··· DATA PROVIDED

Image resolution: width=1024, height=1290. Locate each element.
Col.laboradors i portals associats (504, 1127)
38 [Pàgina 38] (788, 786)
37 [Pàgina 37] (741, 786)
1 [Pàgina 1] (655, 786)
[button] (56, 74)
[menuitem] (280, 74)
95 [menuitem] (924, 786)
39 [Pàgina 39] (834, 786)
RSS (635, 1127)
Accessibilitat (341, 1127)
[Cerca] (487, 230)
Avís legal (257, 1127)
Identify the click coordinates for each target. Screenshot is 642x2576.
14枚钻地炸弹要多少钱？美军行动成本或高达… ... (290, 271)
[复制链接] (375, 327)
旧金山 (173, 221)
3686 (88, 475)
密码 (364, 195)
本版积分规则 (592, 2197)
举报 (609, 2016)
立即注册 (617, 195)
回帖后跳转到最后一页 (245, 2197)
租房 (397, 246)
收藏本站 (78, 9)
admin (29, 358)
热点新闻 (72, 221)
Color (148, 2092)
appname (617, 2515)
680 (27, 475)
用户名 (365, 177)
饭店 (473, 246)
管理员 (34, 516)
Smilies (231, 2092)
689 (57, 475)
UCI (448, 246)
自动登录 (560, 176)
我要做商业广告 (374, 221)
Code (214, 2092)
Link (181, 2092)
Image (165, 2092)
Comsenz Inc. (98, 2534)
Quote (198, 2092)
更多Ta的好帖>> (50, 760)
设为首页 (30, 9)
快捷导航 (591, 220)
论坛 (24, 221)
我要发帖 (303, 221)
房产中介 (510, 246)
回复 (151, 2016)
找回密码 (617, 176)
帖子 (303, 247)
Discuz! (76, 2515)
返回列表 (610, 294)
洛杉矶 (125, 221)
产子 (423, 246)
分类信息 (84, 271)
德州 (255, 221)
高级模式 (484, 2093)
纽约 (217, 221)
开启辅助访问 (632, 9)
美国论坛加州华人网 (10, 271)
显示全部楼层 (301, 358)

······
··· DATA PROVIDED

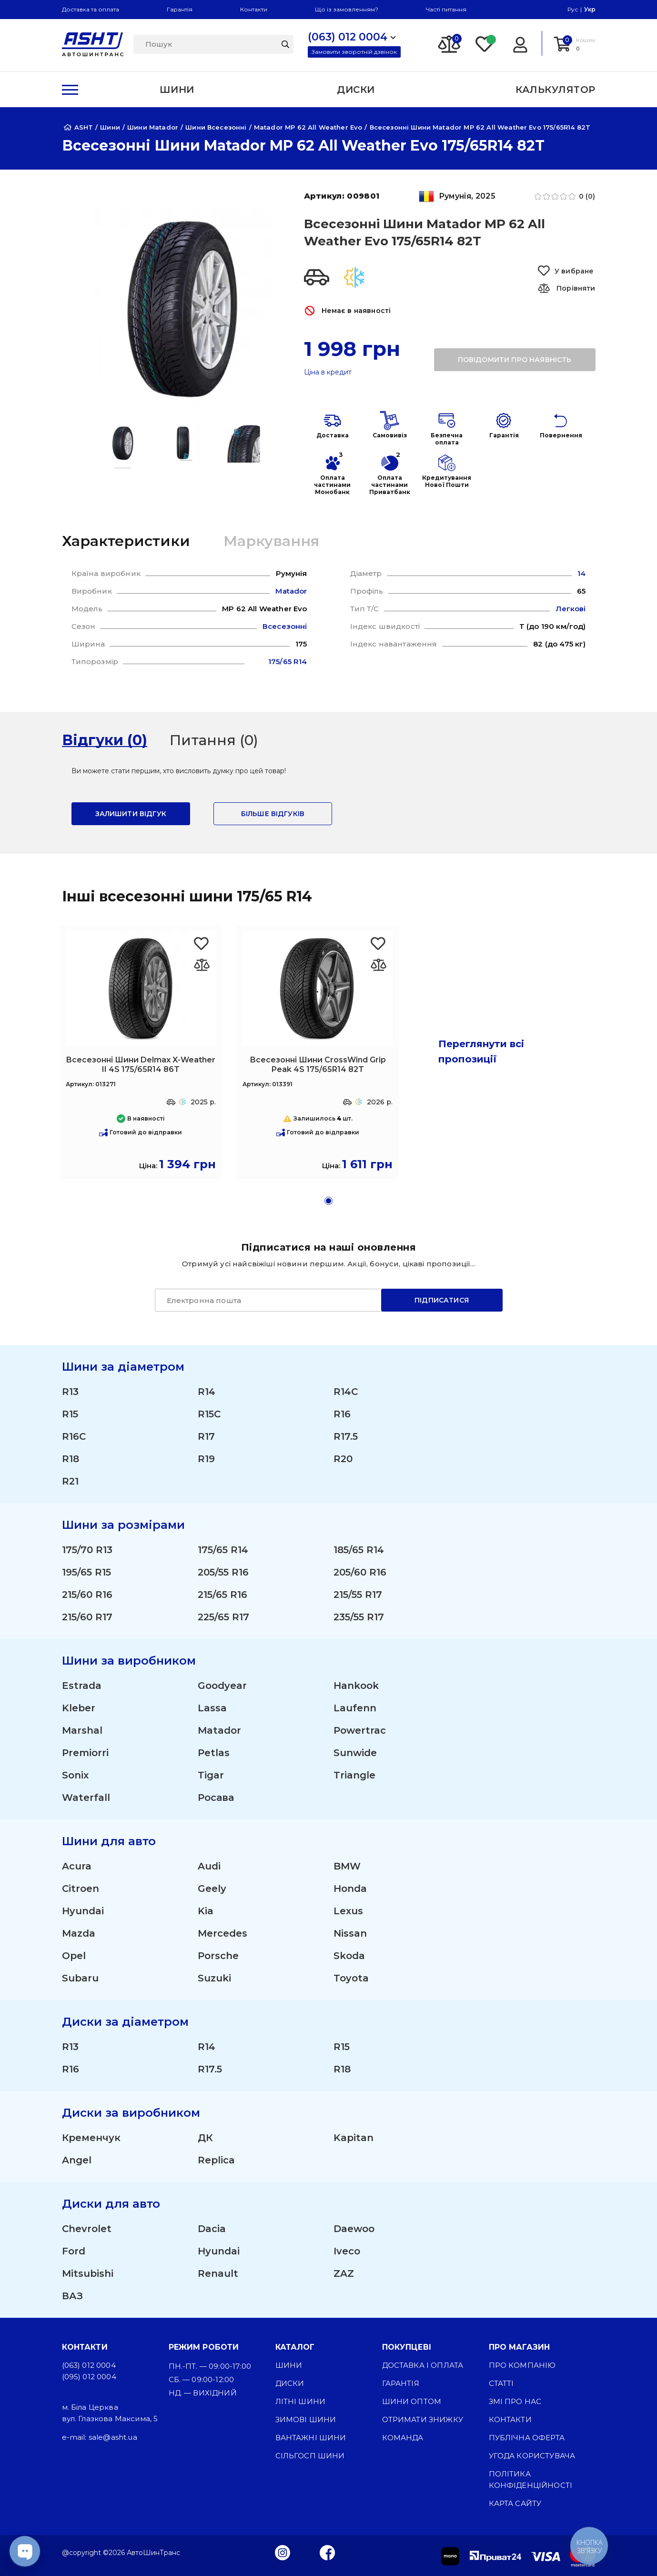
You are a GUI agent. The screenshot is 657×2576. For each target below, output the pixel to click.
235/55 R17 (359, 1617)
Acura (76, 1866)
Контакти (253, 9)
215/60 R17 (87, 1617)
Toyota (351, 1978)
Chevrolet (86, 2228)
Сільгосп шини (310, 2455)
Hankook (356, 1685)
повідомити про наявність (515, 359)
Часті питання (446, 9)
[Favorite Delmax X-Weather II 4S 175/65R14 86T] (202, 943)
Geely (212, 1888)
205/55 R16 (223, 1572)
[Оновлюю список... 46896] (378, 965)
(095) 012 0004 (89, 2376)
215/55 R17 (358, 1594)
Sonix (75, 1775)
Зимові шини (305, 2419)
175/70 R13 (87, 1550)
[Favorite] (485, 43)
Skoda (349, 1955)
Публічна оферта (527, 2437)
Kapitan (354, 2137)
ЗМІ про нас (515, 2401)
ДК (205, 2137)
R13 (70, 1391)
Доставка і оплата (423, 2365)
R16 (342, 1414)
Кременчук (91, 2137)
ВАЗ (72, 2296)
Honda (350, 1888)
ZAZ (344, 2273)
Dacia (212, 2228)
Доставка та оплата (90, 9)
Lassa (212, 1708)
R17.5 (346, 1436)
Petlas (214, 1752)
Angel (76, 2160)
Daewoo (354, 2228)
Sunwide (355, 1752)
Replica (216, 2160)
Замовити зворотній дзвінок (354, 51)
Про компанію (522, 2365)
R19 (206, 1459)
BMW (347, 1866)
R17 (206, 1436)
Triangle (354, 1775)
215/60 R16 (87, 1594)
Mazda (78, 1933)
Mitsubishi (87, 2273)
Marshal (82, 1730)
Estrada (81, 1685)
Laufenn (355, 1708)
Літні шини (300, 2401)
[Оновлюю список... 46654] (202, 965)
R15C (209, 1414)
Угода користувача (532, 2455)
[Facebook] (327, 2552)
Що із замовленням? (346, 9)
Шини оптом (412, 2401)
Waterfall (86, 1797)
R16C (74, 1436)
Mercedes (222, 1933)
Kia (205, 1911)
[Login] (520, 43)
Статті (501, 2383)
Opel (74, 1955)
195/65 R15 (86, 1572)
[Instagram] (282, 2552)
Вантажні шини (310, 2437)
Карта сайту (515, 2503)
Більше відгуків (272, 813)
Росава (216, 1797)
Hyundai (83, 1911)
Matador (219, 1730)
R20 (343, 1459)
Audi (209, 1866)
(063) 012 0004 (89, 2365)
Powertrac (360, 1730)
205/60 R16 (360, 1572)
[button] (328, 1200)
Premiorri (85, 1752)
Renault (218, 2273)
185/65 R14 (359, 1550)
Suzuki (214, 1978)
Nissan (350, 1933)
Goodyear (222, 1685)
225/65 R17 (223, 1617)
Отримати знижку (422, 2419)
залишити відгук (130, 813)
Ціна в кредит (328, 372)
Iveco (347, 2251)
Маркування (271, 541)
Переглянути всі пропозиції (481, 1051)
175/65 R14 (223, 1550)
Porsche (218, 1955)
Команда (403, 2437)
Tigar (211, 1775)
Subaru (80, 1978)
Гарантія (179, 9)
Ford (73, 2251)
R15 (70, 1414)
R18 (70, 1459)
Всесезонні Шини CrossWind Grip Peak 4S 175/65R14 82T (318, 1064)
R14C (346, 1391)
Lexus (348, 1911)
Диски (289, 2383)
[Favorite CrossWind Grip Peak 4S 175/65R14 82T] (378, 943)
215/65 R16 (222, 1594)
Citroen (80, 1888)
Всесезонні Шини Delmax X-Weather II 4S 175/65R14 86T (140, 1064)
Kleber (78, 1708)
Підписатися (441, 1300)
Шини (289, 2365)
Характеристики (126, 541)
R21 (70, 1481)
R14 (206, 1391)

······

Using the records above, write out exactly the lines between the one holding "Image resolution: width=1024, height=1290." and the one holding "显示全部楼层 (301, 358)", inclusive; leave everything else out.

ANSWER TO THIS PROBLEM »
Image resolution: width=1024, height=1290. Locate each element.
Col.laboradors i portals associats (504, 1127)
38 [Pàgina 38] (788, 786)
37 [Pàgina 37] (741, 786)
1 [Pàgina 1] (655, 786)
[button] (56, 74)
[menuitem] (280, 74)
95 [menuitem] (924, 786)
39 [Pàgina 39] (834, 786)
RSS (635, 1127)
Accessibilitat (341, 1127)
[Cerca] (487, 230)
Avís legal (257, 1127)
Identify the click coordinates for each target. Screenshot is 642x2576.
14枚钻地炸弹要多少钱？美军行动成本或高达… ... (290, 271)
[复制链接] (375, 327)
旧金山 (173, 221)
3686 (88, 475)
密码 (364, 195)
本版积分规则 (592, 2197)
举报 (609, 2016)
立即注册 (617, 195)
回帖后跳转到最后一页 (245, 2197)
租房 (397, 246)
收藏本站 (78, 9)
admin (29, 358)
热点新闻 (72, 221)
Color (148, 2092)
appname (617, 2515)
680 (27, 475)
用户名 (365, 177)
饭店 (473, 246)
管理员 (34, 516)
Smilies (231, 2092)
689 (57, 475)
UCI (448, 246)
自动登录 (560, 176)
我要做商业广告 (374, 221)
Code (214, 2092)
Link (181, 2092)
Image (165, 2092)
Comsenz Inc. (98, 2534)
Quote (198, 2092)
更多Ta的好帖>> (50, 760)
设为首页 (30, 9)
快捷导航 (591, 220)
论坛 (24, 221)
我要发帖 (303, 221)
房产中介 (510, 246)
回复 (151, 2016)
找回密码 (617, 176)
帖子 (303, 247)
Discuz! (76, 2515)
返回列表 (610, 294)
洛杉矶 (125, 221)
产子 (423, 246)
分类信息 (84, 271)
德州 (255, 221)
高级模式 (484, 2093)
纽约 (217, 221)
开启辅助访问 (632, 9)
美国论坛加州华人网 (10, 271)
显示全部楼层 (301, 358)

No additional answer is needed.